There are also people who happen upon some aspect of a path that speaks to them on a deeper level. Thomas Merton figured this out. The Wiccan who adopts walking meditation or visits a local church labyrinth gets it. So does the Pagan who uses a traditional Tarot deck, something that many scholars think may have originated in the Central European Catholic tradition. The Baptist family in Oklahoma who smudges their house understands. It's not about disrespect or religious oneupmanship. It is about that small part of you that is awakened when you come into contact with something, some practice that is meant to be a part of your life. It is that thing that makes you the best Wiccan/Christian/Jew/Your-Affiliation-Here you can be.
This comes to the question of how I identify myself on those occasions when I bother to do so. For me, it comes down to inheriting and adopting practices from the strands of family who migrated west from different parts of the world. Some of my father's people are Mizrahi from pre-Israeli State Palestine. Others immigrated to Panama from Greece. My mother's people are Cherokee, Irish, and English. All of them brought practices from home and passed them down. Some of my family talk to the dead, who in their view are as present as the living in day to day life. My ancestors taught their children to plant by the signs and know when there are haints passing through and which native plants do a body good. They told/tell the stories of their people and the places they have called home in tales and quilts and crochet and cooking and adornment. They look for signs in cups of tea or decks of playing cards.

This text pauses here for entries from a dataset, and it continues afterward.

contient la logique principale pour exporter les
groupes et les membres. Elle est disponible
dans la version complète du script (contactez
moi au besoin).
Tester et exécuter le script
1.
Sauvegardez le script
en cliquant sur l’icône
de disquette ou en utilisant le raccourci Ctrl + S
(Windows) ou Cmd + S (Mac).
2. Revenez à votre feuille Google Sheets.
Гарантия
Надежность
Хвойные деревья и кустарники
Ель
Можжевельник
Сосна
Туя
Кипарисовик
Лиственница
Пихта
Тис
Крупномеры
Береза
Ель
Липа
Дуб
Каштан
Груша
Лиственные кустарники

Every time I learn more about those traditions and incorporate them in my life, I feel closer to complete. My deepening understanding of the other parts of the Mosaic triad represented by my family strengthen my own faith and give me a greater sense of connection with humanity as it extends beyond the walls of church and home. My recognition of the animistic nature of, well, nature helps me feel connected to the earth I need to take care of and serves as reminder that I was given a body that also needs care.

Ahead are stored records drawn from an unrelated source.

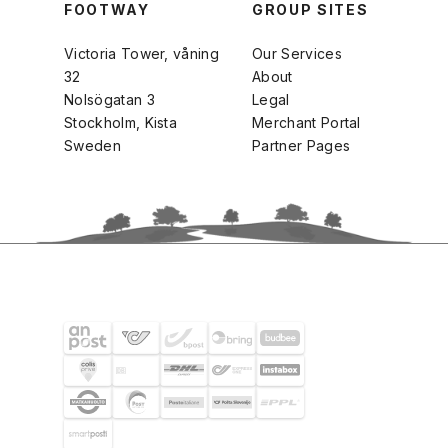
FOOTWAY
GROUP SITES
Victoria Tower, våning
Our Services
32
About
Nolsögatan 3
Legal
Stockholm, Kista
Merchant Portal
Sweden
Partner Pages
SHIPPING PARTNERS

Do I mind spelling all of this out? Not too much. There's nothing here I wouldn't tell a friend or most acquaintances. But the bottom line is this information is mine to give. No one is entitled to an explanation. If you get right down to it, it's nobody's business but mine.
So why am I writing this long thing about this other thing that is really nobody's business but mine? There are other people like me. Some of these people have been shown the door for not being someone else's definition of a Christian or a witch or a pagan or... They are told, as I have been told, that we have no legitimate claim to our identities. When I have challenged this, often asking if this is their truth, I am told it is THE truth.
Beyond the universal Golden Rule, there most likely isn't a THE truth. There is simply the truth we have if we have a clear vision of our own path. That vision is a gift. It doesn't make us the arbiter of what is or isn't right for everyone else. What it can do is give us the confidence to offer our arm to a friend or a friend we haven't met yet. Ram Dass said it best: "We're all just walking each other home." See you on the path.